**Task input:**
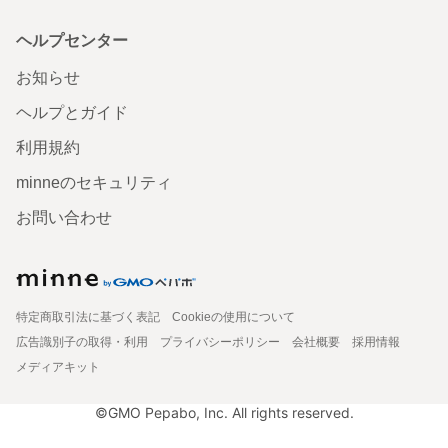
ヘルプセンター
お知らせ
ヘルプとガイド
利用規約
minneのセキュリティ
お問い合わせ
特定商取引法に基づく表記
Cookieの使用について
広告識別子の取得・利用
プライバシーポリシー
会社概要
採用情報
メディアキット
©GMO Pepabo, Inc. All rights reserved.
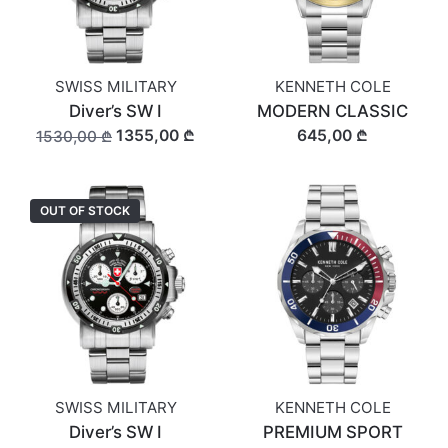
SWISS MILITARY
KENNETH COLE
Diver’s SW I
MODERN CLASSIC
1355,00 ₾
645,00 ₾
1530,00 ₾
OUT OF STOCK
SWISS MILITARY
KENNETH COLE
Diver’s SW I
PREMIUM SPORT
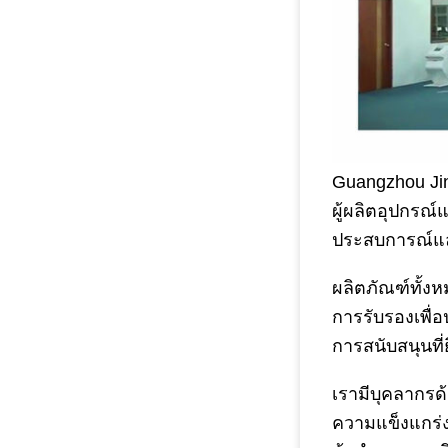
Guangzhou Jing
ผู้ผลิตอุปกรณ
ประสบการณ์และ
ผลิตภัณฑ์ทั้
การรับรองเพื่
การสนับสนุนที
เรามีบุคลากร
ความแข็งแกร่ง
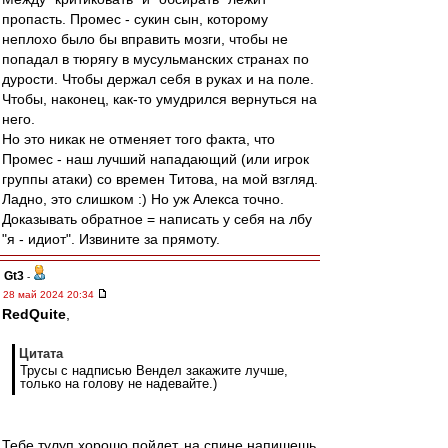
пропасть. Промес - сукин сын, которому
неплохо было бы вправить мозги, чтобы не
попадал в тюрягу в мусульманских странах по
дурости. Чтобы держал себя в руках и на поле.
Чтобы, наконец, как-то умудрился вернуться на
него.
Но это никак не отменяет того факта, что
Промес - наш лучший нападающий (или игрок
группы атаки) со времен Титова, на мой взгляд.
Ладно, это слишком :) Но уж Алекса точно.
Доказывать обратное = написать у себя на лбу
"я - идиот". Извините за прямоту.
Gt3
-
28 май 2024 20:34
RedQuite
,
Цитата
Трусы с надписью Вендел закажите лучше,
только на голову не надевайте.)
Тебе тулуп хорошо пойдет, на спине напишешь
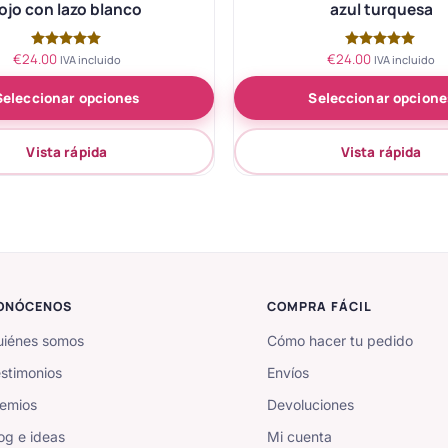
ojo con lazo blanco
azul turquesa
€
24.00
€
24.00
Valorado
Valorado
IVA incluido
IVA incluido
con
con
5.00
5.00
Seleccionar opciones
Seleccionar opcione
de 5
de 5
Vista rápida
Vista rápida
ONÓCENOS
COMPRA FÁCIL
iénes somos
Cómo hacer tu pedido
stimonios
Envíos
emios
Devoluciones
og e ideas
Mi cuenta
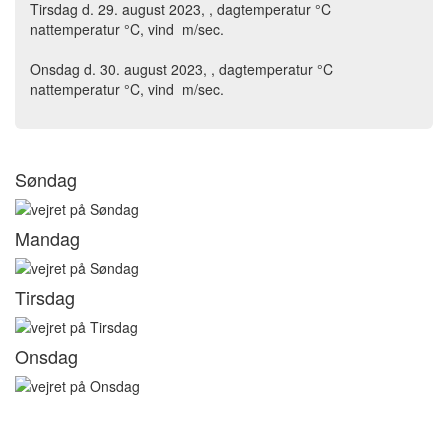
Tirsdag d. 29. august 2023, , dagtemperatur °C
nattemperatur °C, vind m/sec.
Onsdag d. 30. august 2023, , dagtemperatur °C
nattemperatur °C, vind m/sec.
Søndag
Mandag
Tirsdag
Onsdag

**Required work:** Before writing out the material above, please remove its pictures; everything else stays exact.

**Problem solution:**
ヘルプセンター
お知らせ
ヘルプとガイド
利用規約
minneのセキュリティ
お問い合わせ
特定商取引法に基づく表記
Cookieの使用について
広告識別子の取得・利用
プライバシーポリシー
会社概要
採用情報
メディアキット
©GMO Pepabo, Inc. All rights reserved.
SWISS MILITARY
KENNETH COLE
Diver’s SW I
MODERN CLASSIC
1355,00 ₾
645,00 ₾
1530,00 ₾
OUT OF STOCK
SWISS MILITARY
KENNETH COLE
Diver’s SW I
PREMIUM SPORT
Guangzhou Jing
ผู้ผลิตอุปกรณ
ประสบการณ์และ
ผลิตภัณฑ์ทั้
การรับรองเพื่
การสนับสนุนที
เรามีบุคลากร
ความแข็งแกร่ง
пропасть. Промес - сукин сын, которому
неплохо было бы вправить мозги, чтобы не
попадал в тюрягу в мусульманских странах по
дурости. Чтобы держал себя в руках и на поле.
Чтобы, наконец, как-то умудрился вернуться на
него.
Но это никак не отменяет того факта, что
Промес - наш лучший нападающий (или игрок
группы атаки) со времен Титова, на мой взгляд.
Ладно, это слишком :) Но уж Алекса точно.
Доказывать обратное = написать у себя на лбу
"я - идиот". Извините за прямоту.
Gt3
-
28 май 2024 20:34
RedQuite
,
Цитата
Трусы с надписью Вендел закажите лучше,
только на голову не надевайте.)
Тебе тулуп хорошо пойдет, на спине напишешь
ojo con lazo blanco
azul turquesa
€
24.00
€
24.00
Valorado
Valorado
IVA incluido
IVA incluido
con
con
5.00
5.00
Seleccionar opciones
Seleccionar opcione
de 5
de 5
Vista rápida
Vista rápida
ONÓCENOS
COMPRA FÁCIL
iénes somos
Cómo hacer tu pedido
stimonios
Envíos
emios
Devoluciones
og e ideas
Mi cuenta
Tirsdag d. 29. august 2023, , dagtemperatur °C
nattemperatur °C, vind m/sec.
Onsdag d. 30. august 2023, , dagtemperatur °C
nattemperatur °C, vind m/sec.
Søndag
Mandag
Tirsdag
Onsdag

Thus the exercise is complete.